Once within the abdominal cavity, the first step is to identify the site and cause of obstruction. If the point of obstruction is not obvious, decompressed bowel distal to the obstruction can be identified and followed proximally to the point of obstruction. Care should be taken when handling the obstructed bowel at or near the point of obstruction when acutely obstructed, especially if it is fixed at an apparent site of obstruction or if it is ischemic. This region is at high risk for strangulation and infarction, making it more likely to rupture with spillage of bacteria-laden enteric contents into the abdomen. The dilated bowel proximal to the offending obstruction is often thin-walled and at increased risk for perforation if the obstruction is acute. After the offending obstruction has been corrected, a thorough exploration of all four quadrants should always be undertaken to ensure that all intestinal injuries are repaired, nonviable segments are resected, and a second site of obstruction or fixation is not overlooked; this concept is especially true for volvulated segments of small bowel where two points of fixation are often present. Sometimes obstructing bands traversing a sizeable part of the peritoneum can affect more than one loop of bowel. When a small bowel resection is necessary, intestinal continuity of the small bowel can be accomplished generally with a primary anastomosis unless there is generalized peritonitis and the edges of the remnant bowel are of questionable viability. When an intestinal anastomosis is performed, the discrepancy in bowel diameter and wall thickness between the obstructed proximal bowel and decompressed distal bowel are important factors in choosing anastomotic techniques. The surgeon may consider a side-to-side or end-to-side anastomosis in situations where massive dilation of the proximal bowel makes an end-to-end anastomosis difficult technically. In addition, a stapled anastomosis may be less safe in cases where a large discrepancy in bowel wall thickness exists or when there is bowel wall edema, because uniform approximation of the tissue for a given staple height may not be possible.
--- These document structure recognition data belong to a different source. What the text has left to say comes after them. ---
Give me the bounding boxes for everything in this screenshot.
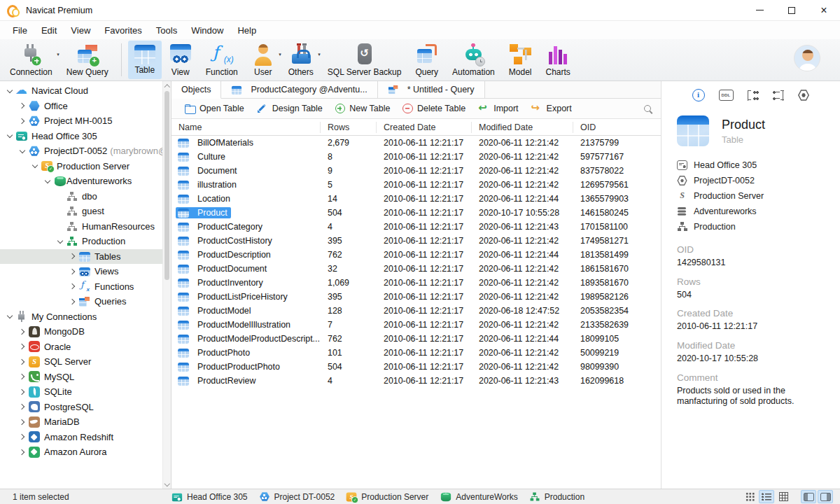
tab-untitled-query[interactable]: * Untitled - Query	[378, 81, 485, 99]
chevron-icon[interactable]	[18, 358, 27, 366]
scrollbar-thumb[interactable]	[164, 91, 169, 280]
toolbar-button-charts[interactable]: Charts	[539, 41, 576, 79]
tab-productcategory-adventu[interactable]: ProductCategory @Adventu...	[221, 81, 377, 99]
table-name-chip[interactable]: Location	[176, 193, 234, 205]
user-avatar[interactable]	[794, 45, 820, 71]
table-name-chip[interactable]: Culture	[176, 151, 229, 163]
sidebar-item-amazon-aurora[interactable]: Amazon Aurora	[0, 444, 171, 460]
chevron-icon[interactable]	[56, 207, 64, 216]
chevron-icon[interactable]	[69, 252, 77, 260]
column-header-rows[interactable]: Rows	[321, 122, 377, 133]
sidebar-item-navicat-cloud[interactable]: Navicat Cloud	[0, 83, 171, 99]
table-name-chip[interactable]: ProductProductPhoto	[176, 361, 284, 373]
sidebar-item-production-server[interactable]: Production Server	[0, 159, 171, 174]
toolbar-button-model[interactable]: Model	[503, 41, 538, 79]
status-path-head-office-305[interactable]: Head Office 305	[172, 492, 248, 502]
table-row-productreview[interactable]: ProductReview 4 2010-06-11 12:21:17 2020…	[172, 374, 661, 388]
table-name-chip[interactable]: ProductDescription	[176, 249, 274, 261]
list-view-toggle[interactable]	[759, 490, 774, 503]
table-row-productdocument[interactable]: ProductDocument 32 2010-06-11 12:21:17 2…	[172, 262, 661, 276]
toolbar-button-new-query[interactable]: New Query	[60, 41, 115, 79]
table-row-billofmaterials[interactable]: BillOfMaterials 2,679 2010-06-11 12:21:1…	[172, 136, 661, 150]
sidebar-item-functions[interactable]: Functions	[0, 279, 171, 295]
chevron-icon[interactable]	[6, 132, 14, 140]
menu-view[interactable]: View	[64, 23, 97, 38]
chevron-icon[interactable]	[6, 87, 14, 95]
chevron-icon[interactable]	[43, 177, 52, 186]
chevron-icon[interactable]	[69, 298, 77, 306]
sidebar-item-production[interactable]: Production	[0, 234, 171, 249]
table-name-chip[interactable]: ProductCategory	[176, 221, 266, 233]
table-name-chip[interactable]: ProductModelIllustration	[176, 319, 294, 331]
scroll-down-icon[interactable]	[165, 482, 169, 486]
objects-toolbar-open-table[interactable]: Open Table	[178, 102, 250, 116]
table-row-location[interactable]: Location 14 2010-06-11 12:21:17 2020-06-…	[172, 192, 661, 206]
toolbar-button-automation[interactable]: Automation	[446, 41, 501, 79]
status-path-adventureworks[interactable]: AdventureWorks	[440, 491, 517, 503]
menu-file[interactable]: File	[6, 23, 34, 38]
table-name-chip[interactable]: ProductModel	[176, 305, 254, 317]
maximize-button[interactable]	[776, 0, 808, 20]
table-name-chip[interactable]: BillOfMaterials	[176, 137, 257, 149]
sidebar-item-sqlite[interactable]: SQLite	[0, 384, 171, 400]
chevron-icon[interactable]	[18, 147, 27, 155]
chevron-icon[interactable]	[18, 117, 27, 125]
table-row-productcategory[interactable]: ProductCategory 4 2010-06-11 12:21:17 20…	[172, 220, 661, 234]
table-row-product[interactable]: Product 504 2010-06-11 12:21:17 2020-10-…	[172, 206, 661, 220]
left-panel-toggle[interactable]	[801, 490, 816, 503]
table-name-chip[interactable]: ProductCostHistory	[176, 235, 276, 247]
right-panel-toggle[interactable]	[818, 490, 833, 503]
status-path-project-dt-0052[interactable]: Project DT-0052	[259, 491, 335, 502]
sidebar-item-my-connections[interactable]: My Connections	[0, 309, 171, 325]
chevron-icon[interactable]	[18, 418, 27, 426]
sidebar-item-mysql[interactable]: MySQL	[0, 370, 171, 385]
chevron-icon[interactable]	[69, 267, 77, 276]
table-name-chip[interactable]: ProductListPriceHistory	[176, 291, 291, 303]
rel2-icon[interactable]	[773, 90, 784, 101]
menu-help[interactable]: Help	[230, 23, 263, 38]
table-name-chip[interactable]: ProductReview	[176, 375, 259, 387]
sidebar-item-views[interactable]: Views	[0, 264, 171, 279]
table-row-productdescription[interactable]: ProductDescription 762 2010-06-11 12:21:…	[172, 248, 661, 262]
chevron-icon[interactable]	[31, 162, 39, 170]
objects-toolbar-export[interactable]: Export	[526, 102, 578, 116]
sidebar-item-projectdt-0052[interactable]: ProjectDT-0052 (marybrown@	[0, 144, 171, 159]
toolbar-button-table[interactable]: Table	[128, 41, 162, 79]
status-path-production[interactable]: Production	[529, 492, 584, 502]
chevron-icon[interactable]	[18, 433, 27, 441]
toolbar-button-view[interactable]: View	[163, 41, 198, 79]
sidebar-item-office[interactable]: Office	[0, 99, 171, 114]
chevron-icon[interactable]	[18, 388, 27, 396]
objects-toolbar-import[interactable]: Import	[472, 102, 524, 116]
column-header-modified-date[interactable]: Modified Date	[472, 122, 573, 133]
table-row-productphoto[interactable]: ProductPhoto 101 2010-06-11 12:21:17 202…	[172, 346, 661, 360]
column-header-name[interactable]: Name	[172, 122, 321, 133]
dropdown-arrow-icon[interactable]: ▾	[279, 52, 281, 57]
dropdown-arrow-icon[interactable]: ▾	[57, 52, 59, 57]
menu-edit[interactable]: Edit	[34, 23, 64, 38]
sidebar-item-amazon-redshift[interactable]: Amazon Redshift	[0, 430, 171, 445]
sidebar-item-queries[interactable]: Queries	[0, 294, 171, 309]
tab-objects[interactable]: Objects	[172, 81, 221, 99]
table-row-culture[interactable]: Culture 8 2010-06-11 12:21:17 2020-06-11…	[172, 150, 661, 164]
minimize-button[interactable]	[743, 0, 776, 20]
table-row-productmodelillustration[interactable]: ProductModelIllustration 7 2010-06-11 12…	[172, 318, 661, 332]
dropdown-arrow-icon[interactable]: ▾	[318, 52, 321, 57]
chevron-icon[interactable]	[18, 328, 27, 336]
column-header-created-date[interactable]: Created Date	[377, 122, 472, 133]
chevron-icon[interactable]	[18, 342, 27, 351]
detail-view-toggle[interactable]	[776, 490, 791, 503]
table-row-productcosthistory[interactable]: ProductCostHistory 395 2010-06-11 12:21:…	[172, 234, 661, 248]
table-row-productmodelproductdescript[interactable]: ProductModelProductDescript... 762 2010-…	[172, 332, 661, 346]
hexx-icon[interactable]	[798, 90, 810, 102]
sidebar-item-postgresql[interactable]: PostgreSQL	[0, 400, 171, 415]
table-name-chip[interactable]: illustration	[176, 179, 240, 191]
toolbar-button-user[interactable]: ▾ User	[246, 41, 281, 79]
objects-toolbar-new-table[interactable]: New Table	[330, 102, 396, 116]
sidebar-item-adventureworks[interactable]: Adventureworks	[0, 174, 171, 189]
sidebar-item-mariadb[interactable]: MariaDB	[0, 414, 171, 430]
objects-toolbar-delete-table[interactable]: Delete Table	[397, 102, 471, 116]
column-header-oid[interactable]: OID	[573, 122, 661, 133]
chevron-icon[interactable]	[18, 448, 27, 456]
chevron-icon[interactable]	[56, 192, 64, 200]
Abdominal closure may be difficult to achieve when the small bowel is massively dilated. In these cases, intraoperative intestinal decompression will facilitate closure. Techniques described for intraoperative decompression include manual retrograde decompression into the stomach (with careful handling of the obstructed bowel), intraoperative passage of a long nasointestinal tube, and, rarely, performance of a controlled enterotomy with passage of a decompressing tube; the latter technique is strongly discouraged except under very select circumstances, such as tremendous intestinal distention preventing abdominal closure or distention threatening bowel viability. Manual retrograde decompression of luminal contents around the ligament of Treitz, through the pylorus, and into the stomach allows for aspiration through the nasogastric tube by the anesthetist.75 This maneuver is the safest and quickest technique, because it allows closure of the abdominal wall while avoiding an enterotomy and excessive manipulation of the bowel. When decompressing the bowel, care must be taken to handle the inflamed and distended bowel gently, because experimental studies have demonstrated an increased rate of bacteremia after extensive manipulation of obstructed bowel.76 In addition, the anesthesia team should be alerted to the maneuver to be certain that their nasogastric tube is functioning well. Although intraoperative decompression has not been shown to decrease the rate of postoperative complications or the speed of return of bowel function, it certainly does make the closure easier, faster, and safer.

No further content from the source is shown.